• **Directions**
Could you return, exactly as written, every line from the one containing "OTROS BLOGS DEL CENTRO" through the last line of the entries below, leaving out the pictures?

Supplied material: Begin

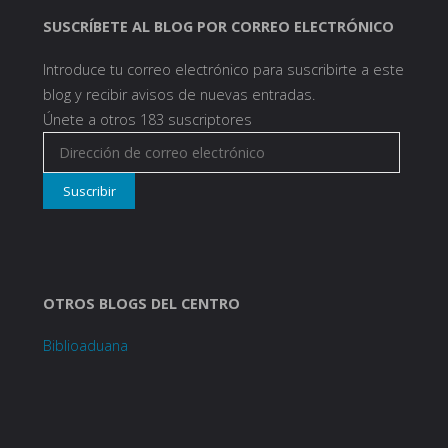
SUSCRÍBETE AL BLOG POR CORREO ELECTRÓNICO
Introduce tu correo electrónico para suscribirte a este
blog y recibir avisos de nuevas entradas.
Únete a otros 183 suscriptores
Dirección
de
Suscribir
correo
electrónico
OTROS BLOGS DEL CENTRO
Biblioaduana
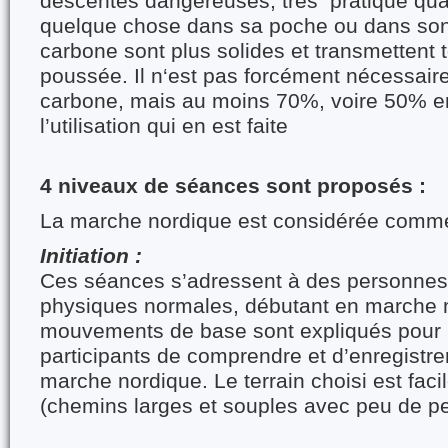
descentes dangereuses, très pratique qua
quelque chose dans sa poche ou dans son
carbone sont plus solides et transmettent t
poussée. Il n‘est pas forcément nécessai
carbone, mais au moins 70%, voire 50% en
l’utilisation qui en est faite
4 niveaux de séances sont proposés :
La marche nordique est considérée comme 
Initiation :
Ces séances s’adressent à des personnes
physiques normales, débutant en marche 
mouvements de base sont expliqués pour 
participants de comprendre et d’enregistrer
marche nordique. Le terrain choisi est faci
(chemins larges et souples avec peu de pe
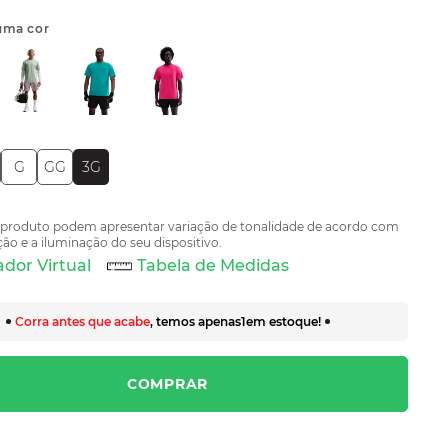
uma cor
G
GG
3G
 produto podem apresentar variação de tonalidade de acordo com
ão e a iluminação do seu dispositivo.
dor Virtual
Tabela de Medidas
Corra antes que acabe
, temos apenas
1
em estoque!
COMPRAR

Supplied material: End

• **Exercise result**
OTROS BLOGS DEL CENTRO
Biblioaduana
descentes dangereuses, très pratique qua
quelque chose dans sa poche ou dans son
carbone sont plus solides et transmettent t
poussée. Il n‘est pas forcément nécessai
carbone, mais au moins 70%, voire 50% en
l’utilisation qui en est faite
4 niveaux de séances sont proposés :
La marche nordique est considérée comme 
Initiation :
Ces séances s’adressent à des personnes
physiques normales, débutant en marche 
mouvements de base sont expliqués pour 
participants de comprendre et d’enregistrer
marche nordique. Le terrain choisi est faci
(chemins larges et souples avec peu de pe
uma cor
G
GG
3G
 produto podem apresentar variação de tonalidade de acordo com
ão e a iluminação do seu dispositivo.
dor Virtual
Tabela de Medidas
Corra antes que acabe
, temos apenas
1
em estoque!
COMPRAR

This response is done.